TASK TO COMPLETE: Leave the pictures out while you restate every entry below word for word.

***** RECORDS SHOWN

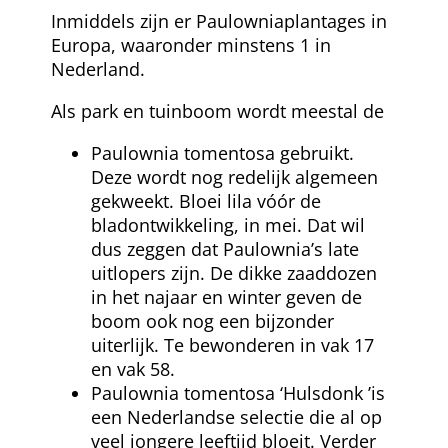
Inmiddels zijn er Paulowniaplantages in
Europa, waaronder minstens 1 in
Nederland.
Als park en tuinboom wordt meestal de
Paulownia tomentosa gebruikt.
Deze wordt nog redelijk algemeen
gekweekt. Bloei lila vóór de
bladontwikkeling, in mei. Dat wil
dus zeggen dat Paulownia’s late
uitlopers zijn. De dikke zaaddozen
in het najaar en winter geven de
boom ook nog een bijzonder
uiterlijk. Te bewonderen in vak 17
en vak 58.
Paulownia tomentosa ‘Hulsdonk ’is
een Nederlandse selectie die al op
veel jongere leeftijd bloeit. Verder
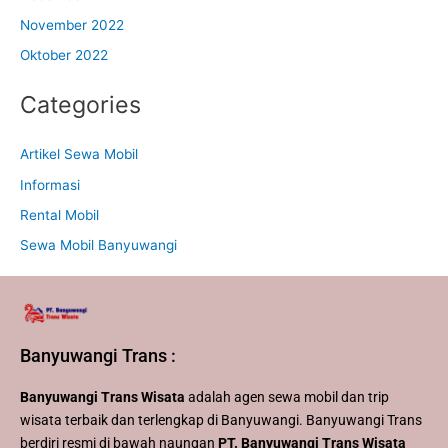
November 2022
Oktober 2022
Categories
Artikel Sewa Mobil
Informasi
Rental Mobil
Sewa Mobil Banyuwangi
Banyuwangi Trans :
Banyuwangi Trans Wisata
adalah agen sewa mobil dan trip
wisata terbaik dan terlengkap di Banyuwangi. Banyuwangi Trans
berdiri resmi di bawah naungan
PT. Banyuwangi Trans Wisata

**********

COMPLETED EXERCISE:
Inmiddels zijn er Paulowniaplantages in
Europa, waaronder minstens 1 in
Nederland.
Als park en tuinboom wordt meestal de
Paulownia tomentosa gebruikt.
Deze wordt nog redelijk algemeen
gekweekt. Bloei lila vóór de
bladontwikkeling, in mei. Dat wil
dus zeggen dat Paulownia’s late
uitlopers zijn. De dikke zaaddozen
in het najaar en winter geven de
boom ook nog een bijzonder
uiterlijk. Te bewonderen in vak 17
en vak 58.
Paulownia tomentosa ‘Hulsdonk ’is
een Nederlandse selectie die al op
veel jongere leeftijd bloeit. Verder
November 2022
Oktober 2022
Categories
Artikel Sewa Mobil
Informasi
Rental Mobil
Sewa Mobil Banyuwangi
Banyuwangi Trans :
Banyuwangi Trans Wisata
adalah agen sewa mobil dan trip
wisata terbaik dan terlengkap di Banyuwangi. Banyuwangi Trans
berdiri resmi di bawah naungan
PT. Banyuwangi Trans Wisata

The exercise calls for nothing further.